Später hat sich herausgestellt, woran es lag: Der gute Mann – in Handy-Fragen nicht sonderlich gut bewandert – stand nicht vor der Konzerthalle, sondern war schon mit der U-Bahn unterwegs auf dem Heimweg. Und jedesmal, wenn der Zug in der Röhre verschwand, war Schluss mit Telefonieren. In der U-Bahn-Röhre war da eben ein Funkloch, da hilft das ganze Handy nix. Die Funkverbindung ist unter der Erde nicht so einfach möglich.

 

Gibts auch beim Handy-Netz Gottes ein Funkloch? Dass sich keiner rührt. Dass Gott schweigt? Dass ein Gebet nur bis zur Zimmerdecke kommt – so wie mit einem Handy im U-Bahn-Tunnel?

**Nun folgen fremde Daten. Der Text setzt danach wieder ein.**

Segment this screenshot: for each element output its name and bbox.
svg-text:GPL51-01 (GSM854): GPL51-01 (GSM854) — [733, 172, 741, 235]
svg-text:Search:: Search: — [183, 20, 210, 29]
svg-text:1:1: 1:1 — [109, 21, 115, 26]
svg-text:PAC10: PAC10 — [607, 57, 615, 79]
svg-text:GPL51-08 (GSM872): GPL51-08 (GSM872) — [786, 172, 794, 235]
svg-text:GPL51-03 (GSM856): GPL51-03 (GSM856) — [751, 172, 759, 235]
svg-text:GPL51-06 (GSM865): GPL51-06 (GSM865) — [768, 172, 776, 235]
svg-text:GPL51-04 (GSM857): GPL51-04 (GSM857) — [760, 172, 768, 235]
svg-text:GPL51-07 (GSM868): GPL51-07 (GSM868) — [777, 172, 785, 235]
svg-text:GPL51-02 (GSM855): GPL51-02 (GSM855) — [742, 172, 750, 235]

Gerade dann fällt das auf, wenn man die Verbindung dringend bräuchte, wenns brennt, wenns  mir schlecht geht. Da fragt man sich: wie gibts denn das? – ich habe gedacht, Gott geht immer ran, wenns klingelt?

 

Ich möchte Ihnen von Hiob erzählen.

Ein Erfolgstyp, besaß einen großen Bauernhof. War reich, das kann man sagen. Und zugleich auch ein frommer Mann. Das Geld hatte ihn nicht verdorben. Vielmehr war er einer, der ganz genau drauf schaute, wie er sein Leben führte – und da gab es nichts dran auszusetzen.

Und dann kam dieser Tag, an dem sein Leben finster wurde. Durch Naturkatastrophen und Überfälle verlor er innerhalb eines Tages  fast alles, was er besaß: Der Bauernhof, den seine Kinder bewirtschafteten stürzte ein, seine Kinder kamen darin ums Leben. Seine Tiere auf den Weiden wurden geraubt. Und dann bekam er selbst auch noch eine schwere Hautkrankheit.

 

Am Abend saß er da als armer, ruinierter Mann. Alles, was ihm geblieben war: Seine Kleider auf dem Leib und seine Ehefrau.

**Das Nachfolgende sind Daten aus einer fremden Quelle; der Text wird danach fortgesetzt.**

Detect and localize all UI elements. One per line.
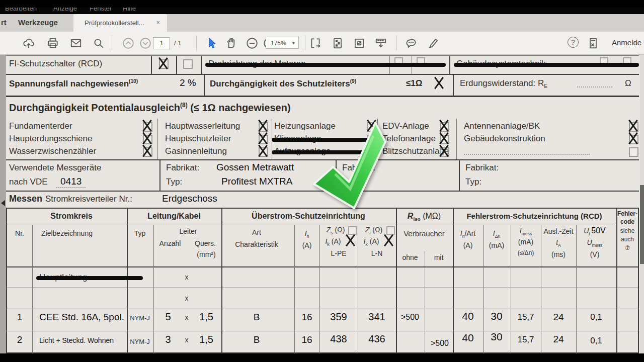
schutzleiter-condition: ≤1Ω	[406, 78, 422, 88]
ln-check-x[interactable]	[383, 234, 393, 246]
col-anzahl: Anzahl	[159, 239, 181, 247]
col-mm2: (mm²)	[197, 250, 215, 258]
row-quers[interactable]: 1,5	[199, 334, 213, 345]
row-riso-ohne[interactable]: >500	[401, 313, 419, 322]
row-nr[interactable]: 2	[17, 334, 23, 345]
print-icon[interactable]	[46, 37, 59, 50]
col-rcd-in-unit: (A)	[463, 241, 473, 249]
row-anzahl[interactable]: 3	[165, 334, 171, 345]
group-stromkreis: Stromkreis	[50, 212, 93, 221]
row-idn[interactable]: 30	[491, 331, 502, 343]
collapse-marker-icon	[1, 200, 5, 206]
fabrikat-value-1[interactable]: Gossen Metrawatt	[216, 162, 294, 173]
row-imess[interactable]: 15,7	[517, 335, 534, 345]
fabrikat-label-1: Fabrikat:	[166, 163, 199, 173]
zoom-level-select[interactable]: 175% ▾	[266, 37, 299, 49]
row-quers[interactable]: 1,5	[199, 311, 213, 323]
sign-in-button[interactable]: Anmelde	[612, 38, 641, 47]
toolbar-divider	[305, 36, 305, 50]
row-nr[interactable]: 1	[17, 312, 23, 323]
fullscreen-icon[interactable]	[353, 37, 366, 50]
row-anzahl[interactable]: 5	[165, 311, 171, 323]
email-icon[interactable]	[69, 37, 83, 50]
next-page-icon[interactable]	[139, 37, 152, 50]
row-ta[interactable]: 24	[553, 312, 564, 323]
spannungsfall-value[interactable]: 2 %	[180, 77, 196, 88]
row-zln[interactable]: 341	[368, 311, 385, 323]
read-mode-icon[interactable]	[374, 37, 387, 50]
fit-page-icon[interactable]	[331, 37, 344, 50]
row-ziel[interactable]: Licht + Steckd. Wohnen	[39, 336, 114, 344]
row-times: x	[185, 336, 189, 344]
row-ziel[interactable]: CEE Std. 16A, 5pol.	[39, 312, 124, 323]
toolbar: 1 / 1 175% ▾ ? Anmelde	[0, 32, 644, 55]
row-typ[interactable]: NYM-J	[130, 314, 150, 322]
row-idn[interactable]: 30	[491, 310, 502, 322]
schutzleiter-check-x[interactable]	[434, 77, 444, 89]
row-zlpe[interactable]: 359	[330, 311, 347, 323]
zoom-out-icon[interactable]	[246, 37, 259, 50]
lpe-check-x[interactable]	[345, 234, 355, 246]
verteiler-value[interactable]: Erdgeschoss	[162, 193, 217, 204]
col-ausl: Ausl.-Zeit	[543, 227, 573, 235]
pdf-document-page: FI-Schutzschalter (RCD) Drehrichtung der…	[6, 54, 640, 353]
typ-value-1[interactable]: Profitest MXTRA	[221, 176, 292, 187]
row-rcd-in[interactable]: 40	[462, 332, 473, 344]
acrobat-window: Bearbeiten Anzeige Fenster Hilfe rt Werk…	[0, 0, 644, 362]
row-imess[interactable]: 15,7	[517, 312, 534, 322]
close-tab-icon[interactable]: ×	[156, 19, 160, 26]
vertical-scrollbar[interactable]	[640, 54, 644, 353]
col-rcd-in: In/Art	[460, 229, 476, 239]
bond-item: Antennenanlage/BK	[464, 121, 540, 131]
col-quers: Quers.	[195, 239, 216, 247]
scrollbar-thumb[interactable]	[640, 185, 644, 264]
page-number-input[interactable]: 1	[153, 37, 170, 49]
erdungswiderstand-unit: Ω	[625, 78, 631, 88]
col-in: In	[305, 229, 309, 239]
green-checkmark-overlay	[306, 119, 391, 212]
bond-item: Gebäudekonstruktion	[464, 134, 545, 144]
share-cloud-icon[interactable]	[22, 37, 35, 50]
tab-document[interactable]: Prüfprotokollerstell... ×	[73, 14, 167, 32]
row-times: x	[185, 313, 189, 321]
export-document-icon[interactable]	[587, 37, 600, 50]
col-verbraucher: Verbraucher	[404, 229, 445, 238]
zs-checkbox[interactable]	[348, 226, 357, 235]
row-zlpe[interactable]: 438	[330, 333, 347, 345]
row-art[interactable]: B	[254, 334, 260, 345]
col-idn: IΔn	[493, 229, 501, 239]
row-in[interactable]: 16	[301, 312, 312, 323]
help-icon[interactable]: ?	[568, 37, 579, 48]
row-in[interactable]: 16	[301, 334, 312, 345]
hand-tool-icon[interactable]	[224, 37, 237, 50]
fi-rcd-checkbox-no[interactable]	[183, 59, 193, 69]
row-rcd-in[interactable]: 40	[462, 310, 473, 322]
tab-werkzeuge[interactable]: Werkzeuge	[18, 18, 58, 27]
fi-rcd-check-x[interactable]	[158, 57, 168, 69]
col-mit: mit	[434, 253, 444, 261]
zi-checkbox[interactable]	[386, 226, 395, 235]
search-icon[interactable]	[92, 37, 105, 50]
group-rcd: Fehlerstrom-Schutzeinrichtung (RCD)	[466, 212, 602, 220]
row-zln[interactable]: 436	[368, 333, 385, 345]
bond-blank-line[interactable]	[464, 154, 590, 155]
row-typ[interactable]: NYM-J	[130, 338, 150, 345]
select-cursor-icon[interactable]	[205, 37, 218, 50]
page-total-label: / 1	[174, 39, 181, 47]
row-ta[interactable]: 24	[553, 334, 564, 345]
row-art[interactable]: B	[254, 312, 260, 323]
highlight-icon[interactable]	[427, 37, 440, 50]
row-u[interactable]: 0,1	[590, 312, 602, 322]
previous-page-icon[interactable]	[122, 37, 135, 50]
comment-icon[interactable]	[405, 37, 418, 50]
row-u[interactable]: 0,1	[590, 336, 602, 346]
col-nr: Nr.	[15, 229, 24, 237]
fit-width-icon[interactable]	[309, 37, 322, 50]
bond-checkbox[interactable]	[629, 147, 638, 157]
fehlercode-line: siehe	[620, 227, 635, 234]
col-in-unit: (A)	[302, 241, 312, 249]
erdungswiderstand-blank[interactable]	[577, 86, 612, 87]
vde-value[interactable]: 0413	[56, 176, 86, 188]
row-riso-mit[interactable]: >500	[431, 339, 449, 348]
tab-start-partial[interactable]: rt	[1, 18, 7, 27]
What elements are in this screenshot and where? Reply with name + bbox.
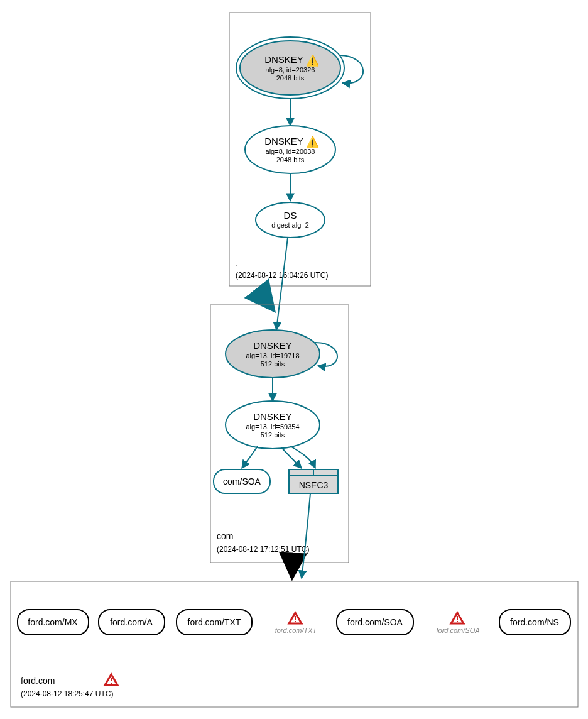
warning-icon: ⚠️ <box>306 54 320 67</box>
com-nsec3-node: NSEC3 <box>289 469 338 493</box>
dnssec-diagram: DNSKEY ⚠️ alg=8, id=20326 2048 bits DNSK… <box>0 0 588 719</box>
root-ds-title: DS <box>284 210 297 221</box>
ford-rec-6: ford.com/NS <box>510 617 559 627</box>
com-zone-timestamp: (2024-08-12 17:12:51 UTC) <box>217 545 309 554</box>
root-ds-alg: digest alg=2 <box>271 221 309 229</box>
error-icon <box>105 674 117 685</box>
svg-rect-28 <box>111 683 112 684</box>
error-icon <box>451 613 464 623</box>
svg-text:DNSKEY: DNSKEY <box>264 54 303 65</box>
svg-rect-22 <box>295 621 296 622</box>
com-nsec3-label: NSEC3 <box>299 480 329 490</box>
com-dnskey1-bits: 512 bits <box>261 360 285 368</box>
ford-ns-node: ford.com/NS <box>499 610 570 635</box>
root-dnskey2-title: DNSKEY <box>264 136 303 146</box>
root-zone-timestamp: (2024-08-12 16:04:26 UTC) <box>236 271 328 280</box>
com-dnskey1-alg: alg=13, id=19718 <box>246 352 299 360</box>
root-zone-label: . <box>236 258 238 268</box>
root-dnskey-ksk: DNSKEY ⚠️ alg=8, id=20326 2048 bits <box>236 37 363 99</box>
ford-zone-timestamp: (2024-08-12 18:25:47 UTC) <box>21 689 113 698</box>
root-ds: DS digest alg=2 <box>256 202 325 238</box>
svg-rect-17 <box>11 581 578 707</box>
zone-root: DNSKEY ⚠️ alg=8, id=20326 2048 bits DNSK… <box>229 13 371 286</box>
svg-rect-25 <box>457 621 458 622</box>
ford-rec-4: ford.com/SOA <box>347 617 403 627</box>
ford-rec-5: ford.com/SOA <box>436 627 479 634</box>
root-dnskey2-bits: 2048 bits <box>276 156 305 163</box>
ford-txt-node: ford.com/TXT <box>177 610 252 635</box>
root-dnskey1-alg: alg=8, id=20326 <box>266 66 315 74</box>
root-dnskey-zsk: DNSKEY ⚠️ alg=8, id=20038 2048 bits <box>245 126 335 173</box>
ford-rec-3: ford.com/TXT <box>275 627 318 634</box>
com-soa-node: com/SOA <box>214 469 270 493</box>
svg-rect-21 <box>295 616 296 620</box>
ford-rec-0: ford.com/MX <box>28 617 78 627</box>
svg-rect-24 <box>457 616 458 620</box>
zone-ford: ford.com/MX ford.com/A ford.com/TXT ford… <box>11 581 578 707</box>
root-dnskey1-bits: 2048 bits <box>276 74 305 82</box>
com-dnskey-zsk: DNSKEY alg=13, id=59354 512 bits <box>226 401 320 449</box>
warning-icon: ⚠️ <box>306 136 320 149</box>
ford-rec-1: ford.com/A <box>110 617 153 627</box>
root-dnskey2-alg: alg=8, id=20038 <box>266 148 315 155</box>
ford-mx-node: ford.com/MX <box>18 610 89 635</box>
svg-text:DNSKEY: DNSKEY <box>264 136 303 146</box>
ford-rec-2: ford.com/TXT <box>188 617 241 627</box>
zone-com: DNSKEY alg=13, id=19718 512 bits DNSKEY … <box>210 305 349 563</box>
com-dnskey2-alg: alg=13, id=59354 <box>246 423 299 431</box>
root-dnskey1-title: DNSKEY <box>264 54 303 65</box>
com-dnskey2-bits: 512 bits <box>261 431 285 439</box>
svg-rect-27 <box>111 678 112 681</box>
ford-soa-node: ford.com/SOA <box>337 610 413 635</box>
ford-a-node: ford.com/A <box>99 610 165 635</box>
ford-txt-error-node: ford.com/TXT <box>275 613 318 634</box>
com-dnskey1-title: DNSKEY <box>253 340 292 351</box>
com-dnskey-ksk: DNSKEY alg=13, id=19718 512 bits <box>226 330 337 378</box>
error-icon <box>289 613 302 623</box>
com-soa-label: com/SOA <box>223 476 261 486</box>
ford-zone-label: ford.com <box>21 676 55 686</box>
ford-soa-error-node: ford.com/SOA <box>436 613 479 634</box>
com-dnskey2-title: DNSKEY <box>253 411 292 422</box>
com-zone-label: com <box>217 531 233 541</box>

Achja, und seinen Glauben – sein Handy zu Gott. Und Hiob wählte …aber keiner ging ran:

Er betete und es kam keine Antwort. Kein rettendes Wunder passierte, keine Erklärung auf das „warum“.

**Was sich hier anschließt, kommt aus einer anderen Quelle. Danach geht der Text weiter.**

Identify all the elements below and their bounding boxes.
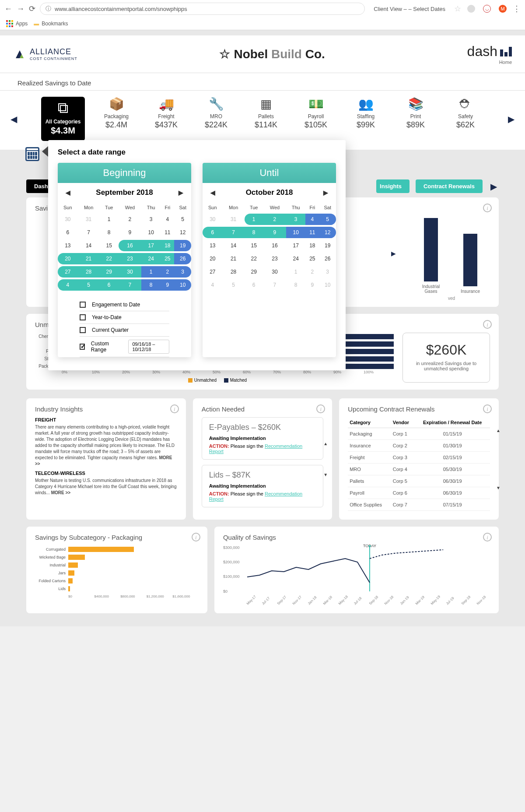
calendar-day[interactable]: 10 [141, 226, 161, 239]
info-icon[interactable]: i [483, 320, 492, 329]
info-icon[interactable]: i [483, 404, 492, 413]
calendar-day[interactable]: 6 [100, 278, 119, 292]
calendar-day[interactable]: 8 [286, 278, 305, 292]
calendar-day[interactable]: 14 [223, 239, 245, 252]
calendar-day[interactable]: 8 [245, 226, 263, 239]
table-row[interactable]: MROCorp 405/30/19 [348, 464, 490, 475]
prev-month[interactable]: ◀ [210, 189, 215, 196]
calendar-day[interactable]: 5 [78, 278, 100, 292]
range-option[interactable]: Custom Range09/16/18 – 10/12/18 [80, 337, 169, 357]
calendar-day[interactable]: 7 [263, 278, 286, 292]
home-link[interactable]: Home [467, 60, 512, 65]
next-month[interactable]: ▶ [178, 189, 183, 196]
forward-button[interactable]: → [17, 4, 24, 14]
calendar-day[interactable]: 28 [223, 265, 245, 278]
calendar-day[interactable]: 17 [141, 239, 161, 252]
calendar-day[interactable]: 8 [141, 278, 161, 292]
category-staffing[interactable]: 👥Staffing$99K [347, 97, 384, 130]
table-row[interactable]: Office SuppliesCorp 707/15/19 [348, 499, 490, 511]
calendar-day[interactable]: 5 [223, 278, 245, 292]
calendar-day[interactable]: 2 [161, 265, 174, 278]
calendar-day[interactable]: 9 [161, 278, 174, 292]
next-month[interactable]: ▶ [323, 189, 328, 196]
tab-renewals[interactable]: Contract Renewals [416, 179, 483, 193]
action-down[interactable]: ▼ [323, 472, 328, 477]
calendar-day[interactable]: 13 [203, 239, 223, 252]
calendar-day[interactable]: 30 [263, 265, 286, 278]
calendar-day[interactable]: 15 [100, 239, 119, 252]
table-row[interactable]: PayrollCorp 606/30/19 [348, 487, 490, 499]
calendar-day[interactable]: 31 [78, 213, 100, 226]
calendar-day[interactable]: 31 [223, 213, 245, 226]
more-link[interactable]: MORE >> [51, 490, 70, 495]
calendar-day[interactable]: 1 [100, 213, 119, 226]
calendar-day[interactable]: 9 [119, 226, 141, 239]
calendar-day[interactable]: 16 [119, 239, 141, 252]
info-icon[interactable]: i [483, 204, 492, 212]
calendar-day[interactable]: 14 [78, 239, 100, 252]
calendar-day[interactable]: 4 [203, 278, 223, 292]
calendar-day[interactable]: 26 [174, 252, 191, 265]
calendar-day[interactable]: 23 [263, 252, 286, 265]
calendar-day[interactable]: 22 [245, 252, 263, 265]
ext-icon-2[interactable]: ◡ [483, 5, 491, 13]
renewals-up[interactable]: ▲ [496, 428, 500, 433]
calendar-day[interactable]: 8 [100, 226, 119, 239]
calendar-day[interactable]: 4 [161, 213, 174, 226]
calendar-day[interactable]: 22 [100, 252, 119, 265]
range-option[interactable]: Year-to-Date [80, 311, 169, 324]
calendar-day[interactable]: 11 [305, 226, 319, 239]
calendar-day[interactable]: 9 [305, 278, 319, 292]
strip-next[interactable]: ▶ [506, 114, 516, 124]
table-row[interactable]: PackagingCorp 101/15/19 [348, 428, 490, 440]
calendar-day[interactable]: 6 [203, 226, 223, 239]
calendar-day[interactable]: 21 [78, 252, 100, 265]
calendar-day[interactable]: 30 [203, 213, 223, 226]
renewals-down[interactable]: ▼ [496, 485, 500, 490]
tabs-next[interactable]: ▶ [489, 181, 499, 192]
calendar-day[interactable]: 10 [174, 278, 191, 292]
calendar-day[interactable]: 1 [286, 265, 305, 278]
menu-icon[interactable]: ⋮ [513, 4, 521, 14]
calendar-day[interactable]: 1 [141, 265, 161, 278]
address-bar[interactable]: ⓘ www.alliancecostcontainmentportal.com/… [40, 3, 365, 15]
calendar-day[interactable]: 6 [58, 226, 78, 239]
calendar-day[interactable]: 24 [286, 252, 305, 265]
tab-insights[interactable]: Insights [376, 179, 410, 193]
calendar-day[interactable]: 7 [78, 226, 100, 239]
calendar-day[interactable]: 12 [319, 226, 336, 239]
calendar-day[interactable]: 4 [305, 213, 319, 226]
calendar-day[interactable]: 7 [223, 226, 245, 239]
info-icon[interactable]: i [192, 533, 200, 541]
calendar-day[interactable]: 2 [263, 213, 286, 226]
calendar-day[interactable]: 27 [58, 265, 78, 278]
calendar-day[interactable]: 26 [319, 252, 336, 265]
calendar-day[interactable]: 12 [174, 226, 191, 239]
calendar-day[interactable]: 5 [319, 213, 336, 226]
table-row[interactable]: InsuranceCorp 201/30/19 [348, 440, 490, 452]
star-icon[interactable]: ☆ [454, 4, 461, 14]
bookmarks-folder[interactable]: ▬ Bookmarks [34, 21, 68, 27]
back-button[interactable]: ← [4, 4, 12, 14]
range-option[interactable]: Engagement to Date [80, 299, 169, 311]
table-row[interactable]: FreightCorp 302/15/19 [348, 452, 490, 464]
calendar-day[interactable]: 19 [319, 239, 336, 252]
dash-logo[interactable]: dash Home [467, 43, 512, 65]
calendar-day[interactable]: 24 [141, 252, 161, 265]
calendar-day[interactable]: 3 [286, 213, 305, 226]
calendar-day[interactable]: 19 [174, 239, 191, 252]
calendar-day[interactable]: 15 [245, 239, 263, 252]
calendar-day[interactable]: 6 [245, 278, 263, 292]
calendar-day[interactable]: 29 [100, 265, 119, 278]
category-pallets[interactable]: ▦Pallets$114K [248, 97, 284, 130]
category-payroll[interactable]: 💵Payroll$105K [298, 97, 334, 130]
calendar-day[interactable]: 9 [263, 226, 286, 239]
calendar-day[interactable]: 25 [161, 252, 174, 265]
calendar-day[interactable]: 3 [174, 265, 191, 278]
calendar-day[interactable]: 7 [119, 278, 141, 292]
range-option[interactable]: Current Quarter [80, 324, 169, 337]
calendar-day[interactable]: 13 [58, 239, 78, 252]
ext-icon-1[interactable] [467, 5, 475, 13]
calendar-day[interactable]: 30 [58, 213, 78, 226]
info-icon[interactable]: i [483, 533, 492, 541]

Stille – Hiob im Funkloch. Kein Netz, keine Verbindung. – Da ist guter Rat teuer.

 

Liebe Gollhöfer,

sowas wie Hiob habe ich noch nicht erlebt, aber das Gefühl, dass man im Funkloch sitzt und Gott nicht versteht, das hatte ich manchmal schon.

 

Da könnte man es schon machen, wie Hiobs Frau: Sie sagt: „Da siehst du es ja! Wenns drauf ankommt, lässt dich Gott doch im Stich. Vergiss es, auf den kannst du dich nicht verlassen … vielleicht gibt es ihn auch nicht …  am besten, du schmeißt das Handy auf dem Müll, werf deinen Glauben weg, hat doch keinen Zweck der Schmarrn! – Manche machen das so: Wenn es mit Gott nicht so läuft wie sie es gerne hätten, ist für manche der Glaube ein Auslaufmodell. Dann wandert der Glaube über Bord.

 

Da gab es noch andere. Fromme Leute. Die haben dem Hiob gesagt: Das kann nicht sein, dass Gott dich in Stich lässt. Das muss an dir liegen! Du betest nicht richtig … oder du hast irgend etwas schlimmes getan, für das dich Gott jetzt straft. Aber weitergeholfen hat deren Moralpredigt  auch nicht – Hiob hatte nichts angestellt.

 

Wenn man die Geschichte des Hiob in der Bibel liest, entdeckt man das Elend eines Menschen, der nicht mehr ein noch aus weiß. Und man entdeckt, das Gott nicht weggehört hat. Gott hat sehr wohl zugehört, und auch sehr genau zugehört.

Gott hat sich bei Hiob Zeit gelassen mit seiner Antwort. Lange, quälende Zeit.

Und die Antwort kam anders, als Hiob oder wie wir es erwartet hätten: Gott erklärt nicht das „warum“ der Katastrophe.

Seine Antwort sieht anders aus: Er schickt Hiobs Schwestern und Brüder zu ihm, die ihn trösteten, die ihn in seiner Sorge verstehen, die ihm geholfen haben, wieder auf die Beine zu kommen.

Ich bin mir nicht sicher, aber ich glaube: Manchmal haben wirs einfach zu eilig, wenn uns etwas nicht passt. Dann sollte Gott möglichst gleich Abhilfe schaffen oder zumindest erklären, warum etwas so oder so ist. Dazu ist vielleicht der ADAC da, zum schnell mal Abhilfe schaffen, wenn was schief geht.

Aber Gott ist kein flotter Wunscherfüller.

Er will, dass unser Leben Tiefgang bekommt, nicht nur nett und belanglos dahinplätschert. Vielleicht müssen wir deshalb so manches Tal durchqueren.

Aber: Mit dem Glauben, dem Handy zu Gott weiß ich: Die Verbindung steht, auch wenn ich manchmal auf die Antwort warten muss. Das wunderbare ist: Mit diesem Gott kann ich auch Durststrecken durchstehen, etwas aushalten, nicht gleich schlappmachen.